Conceptualizing and trying to understand things from writings and other people's experience is very very different than actually experiencing it (duh). If you are brave enough to love so deeply, darling, then you should know that it always comes with a price. A risk. It always is. You've loved so deeply you could drown. Yet you still do it for the same amount of chance of finding the lost Atlantis under the sea. The chance of finding the "you" you lost a long time ago, or the "you" you've been looking for all this time.
When did all the songs start to makes sense? It does feel like an addiction. It does feel like butterflies, or zoos (yes, a couple of them) in your stomach. It does feel like the sharp edges of broken glasses gently jabbed into you. It is painful, yet you smiled. You smiled because you think of what it could've been. You smiled but you shed tears. Paradox after paradox after paradox. Something I couldn't grasp yet. Just like you.
Curiosity killed the cat. Uncertainty kills me. It needs time, but how much? It needs space. But how much? How could one just live with that kind of blurry hopes and dreams and move on? Or do they actually struggle everyday but they're just so good at it no one had noticed?
Yes, it would be very easy to forget you.
The thing is, I don't want to.
No, not yet.
It's something a fool would do.
But what can I say?
Guess I'm a fool for you.
I have your words echo in my head everyday. Thinking about it becomes a daily thing I do. My brain just puts it in the "background processing mode" so that I can (hopefully) still function as a normal human being.

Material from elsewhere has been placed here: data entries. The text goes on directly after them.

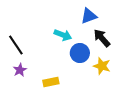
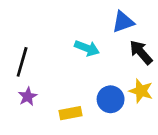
black line: (16, 45) -> (22, 62), turned 50
blue circle: (80, 53) -> (111, 99), moved

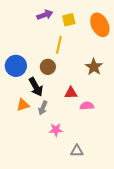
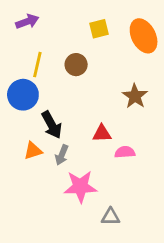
purple arrow: (45, 15) -> (27, 22), moved
yellow line: (59, 45) -> (37, 65), moved
brown circle: (48, 67) -> (76, 65), moved
pink star: (56, 130) -> (80, 187), size x1.6

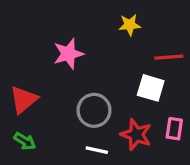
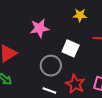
white square: (151, 88) -> (71, 48), moved

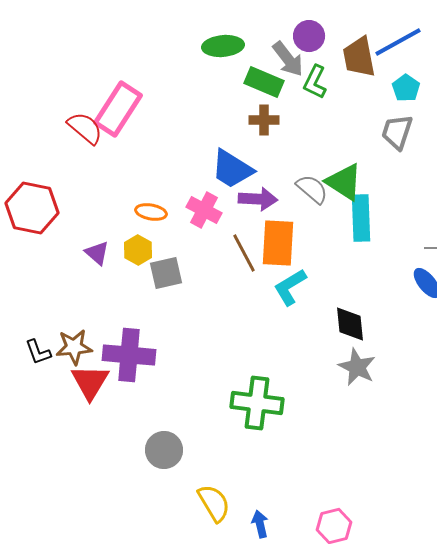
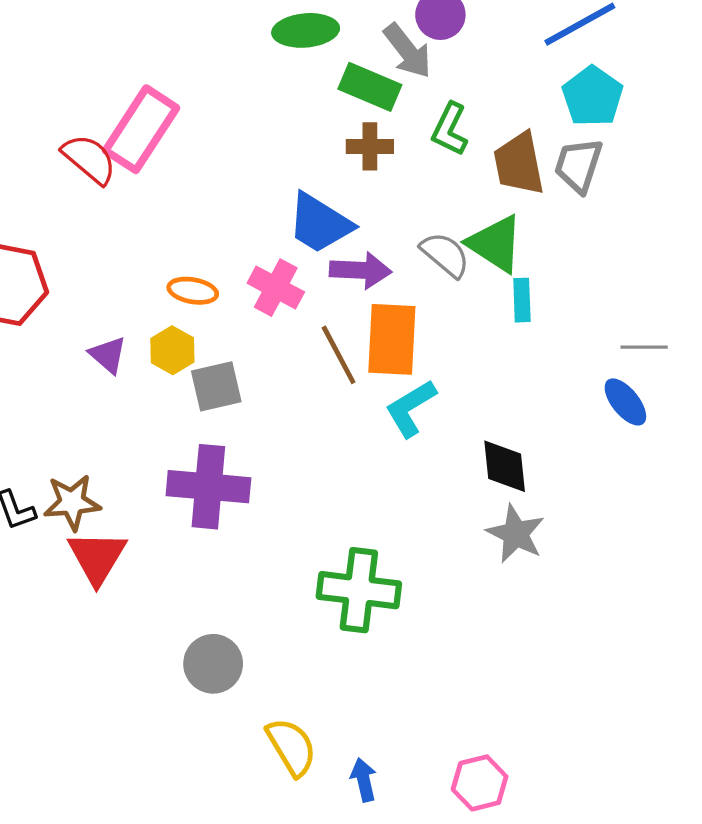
brown trapezoid: (359, 57) -> (519, 164), moved
green L-shape: (315, 82) -> (450, 129), moved
cyan pentagon: (406, 88) -> (592, 96), size x1.4
cyan rectangle: (361, 218) -> (522, 300), size x0.6
purple cross: (129, 355) -> (208, 487), moved

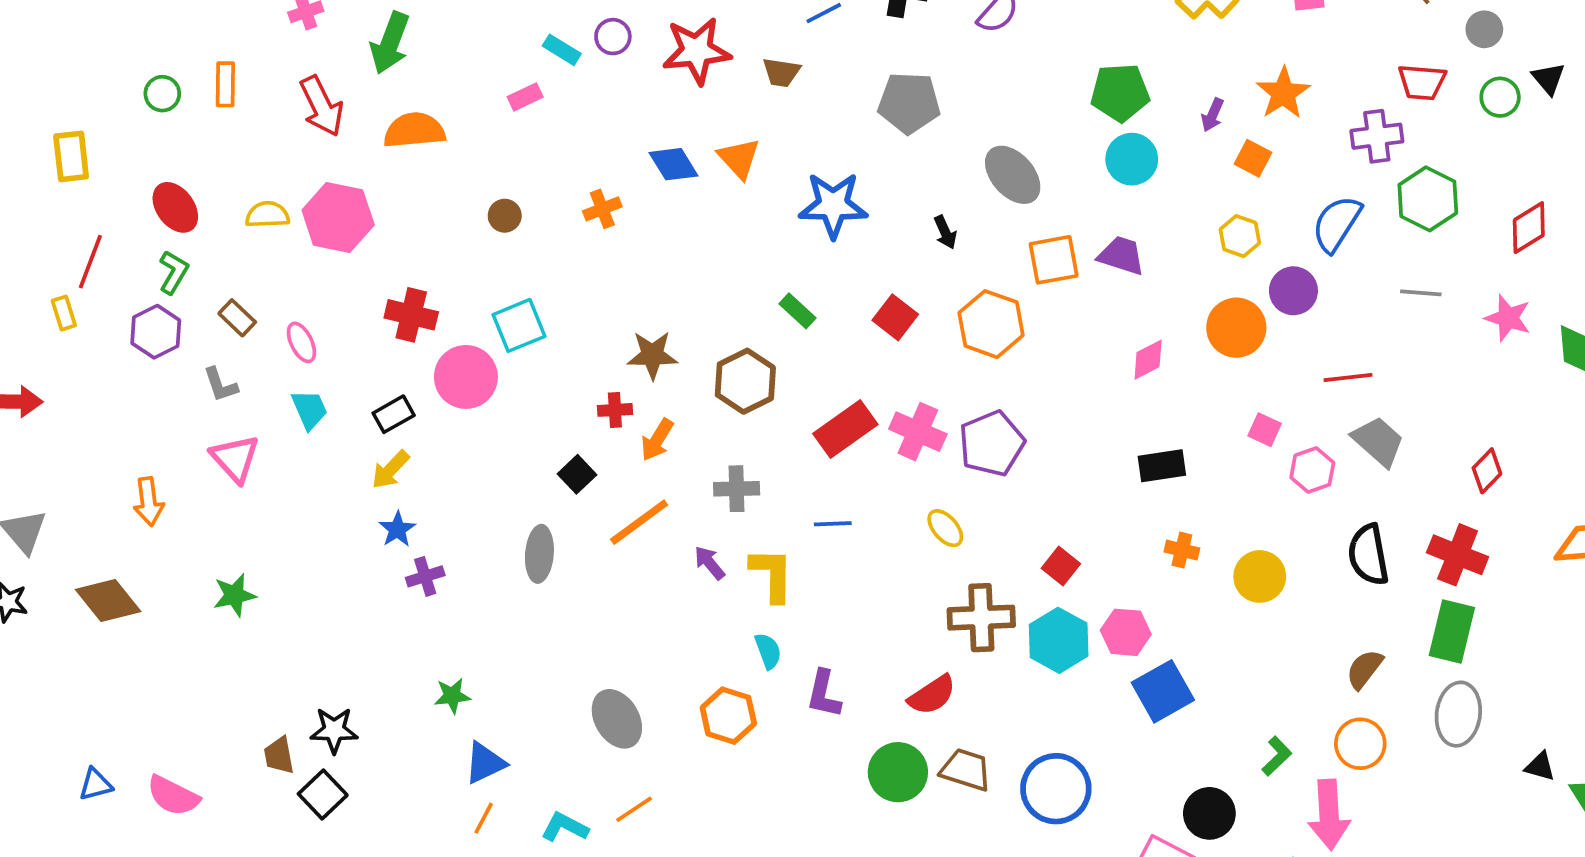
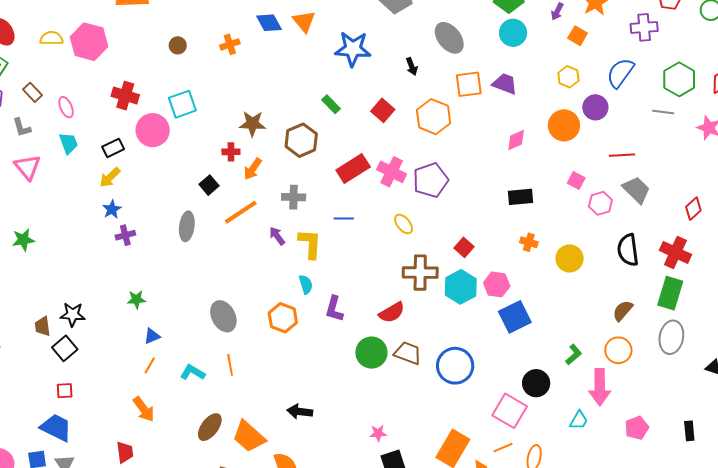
green hexagon: (1428, 199) -> (679, 79), moved
blue triangle: (485, 763) -> (152, 336), size x0.7
orange line: (634, 809) -> (230, 365), turned -70

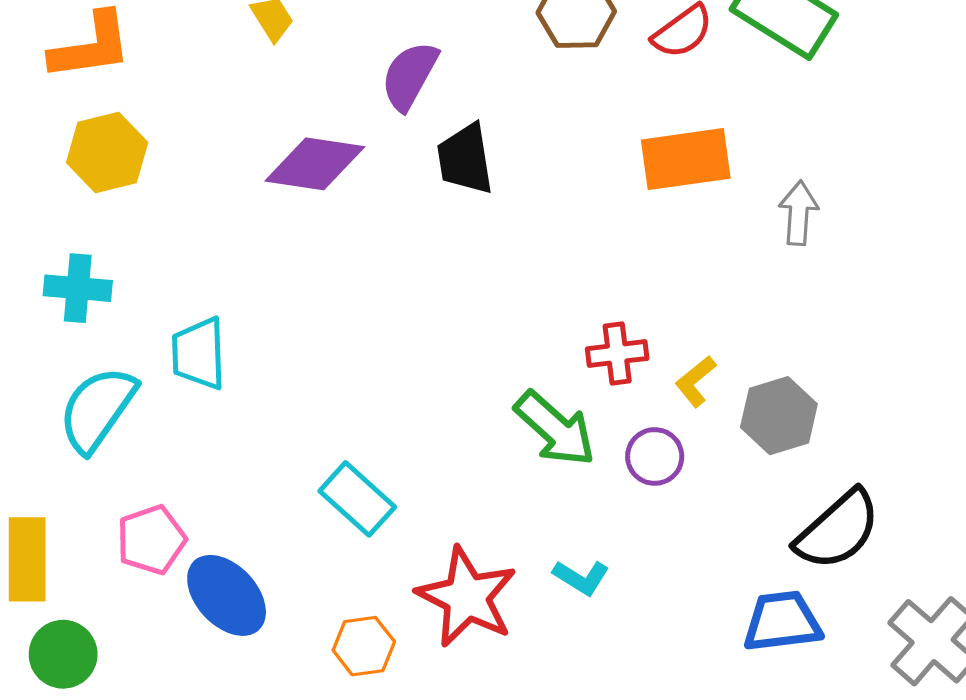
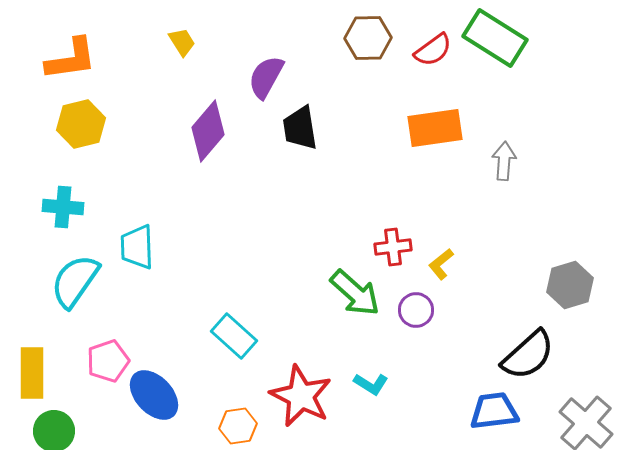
purple diamond: (315, 164) -> (208, 131), turned -58
gray hexagon: (779, 416) -> (570, 285), moved

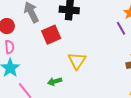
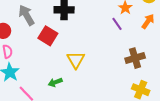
red square: (51, 35) -> (48, 36), turned -30

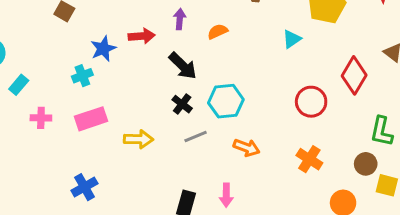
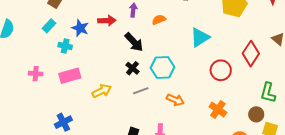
cyan triangle: (292, 39) -> (200, 37), moved, size x1.5
blue star: (103, 49) -> (80, 28), turned -30
cyan cross: (82, 76) -> (65, 46), turned 32
cyan rectangle: (19, 85) -> (49, 26), moved
yellow arrow: (139, 139) -> (102, 91), turned -30

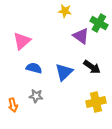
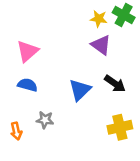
yellow star: (65, 11) -> (99, 19), moved
green cross: (99, 23) -> (124, 15), moved
blue semicircle: (34, 68) -> (27, 85), moved

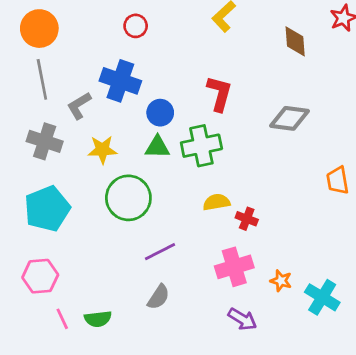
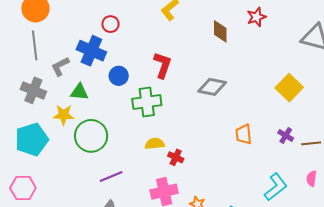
red circle: (136, 26) -> (111, 24), moved
green triangle: (157, 147) -> (79, 92), moved
yellow star: (102, 150) -> (64, 115), moved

I don't know how someone can love so deeply, gets rejected, move on, and then love again. If one unrequited love feels this bad, how does divorcing 9x feel like? How does being left at the altar feels like? Love sounds more and more like this dangerous game to me.
Does time actually heals? If so, how? Or do you just learn how to live with the pain?
Do you hate me? If so, how much? tell me.
I'm tired of waiting, but I don't want to stop. I kind of know it is pointless and such a waste of time, but can I at least try? It really is up to me, so why am I constantly seeking validations from people? What kind of answer am I trying to get, really?
I've never been the best at letting go.
Can we start over?
Echo is a series of posts containing my thoughts that I can't really turn into paragraphs. Not necessarily a result of contemplation, just something that I can't get off of my head. Does writing about it actually helps?